O. framesii, with very large pale rose or white flowers, without any trace of flavone n the petals, is perhaps worthy of special notice. The discovery of a form of this, exactly similar in all respects except that the flowers are pale sulphur-yellow, shows that it would be inconsistent to give this form varietal status. O. rondeboschensis R. Knuth, though the colour of the corolla in the type is not now discernible, is near this form and it has evidently been so named through an accidental interchanging of Schlecters ticket in Berlin Herbarium. It cannot have come from the suburbs of Cape Town.
Some forms found in northern Namaqualand flower in June-July, considerably earlier than the normal flowering season, viz. Aug-Oct. These forms have very thick leaflets and the appear in other characters to be extreme variants. Owing, however, to the discovery of a number of intermediates with other forms it is not considered feasible to separate them. Others from the same region are characterised by the presence of capitate hairs, particularly on the peduncles, but a marked tendency has been noticed for such hairs to become more numerous and spread to the whole plant in cultivation and they are not accompanied by any other exceptional character.
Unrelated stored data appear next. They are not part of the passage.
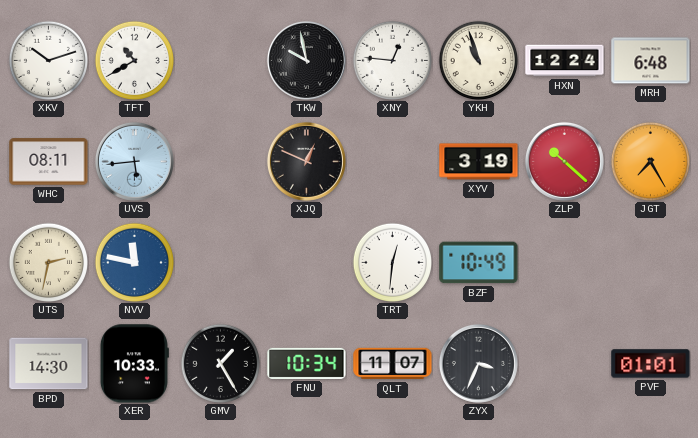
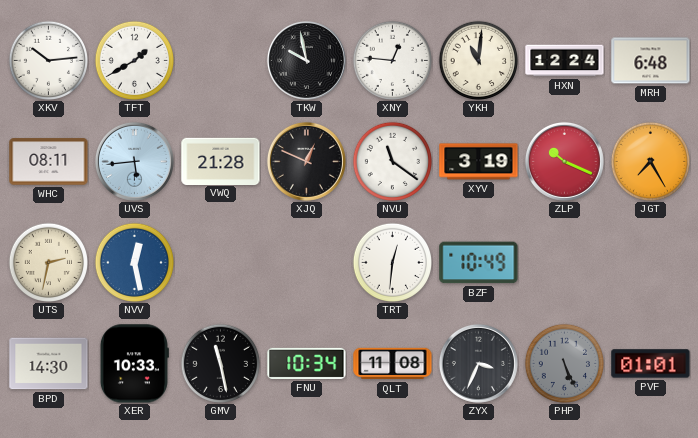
XKV: 10:12 -> 10:14
TFT: 10:40 -> 1:40
YKH: 10:57 -> 11:01
VWQ: none -> 21:28
NVU: none -> 11:21
ZLP: 10:22 -> 10:19
NVV: 11:47 -> 12:28
GMV: 1:25 -> 11:28
QLT: 11:07 -> 11:08
PHP: none -> 5:26
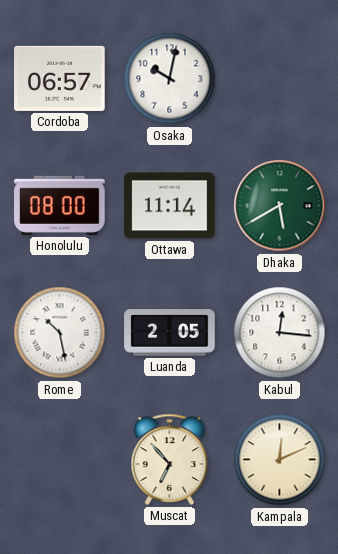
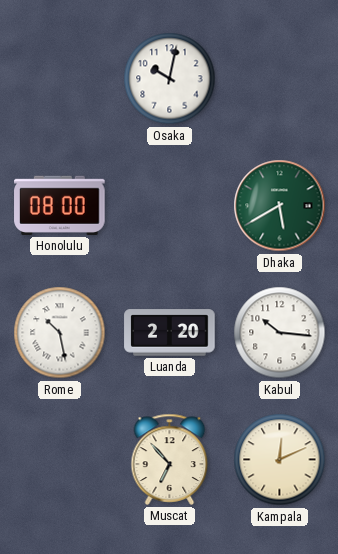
Cordoba: 06:57 -> none
Ottawa: 11:14 -> none
Luanda: 2:05 -> 2:20
Kabul: 12:16 -> 10:16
This species is one of the few in which I have found the teeth on the longer filaments to be variable and unreliable as a character. Many forms are entirely without teeth, while others vary from gibbose swellings to teeth over 1mm long, a fact which seems to suggest that extensive mutation is taking place.
* Artificial hybridisation between O. piottae and O. obtusa is recorded by Hildebrand, but they are probably conspecific.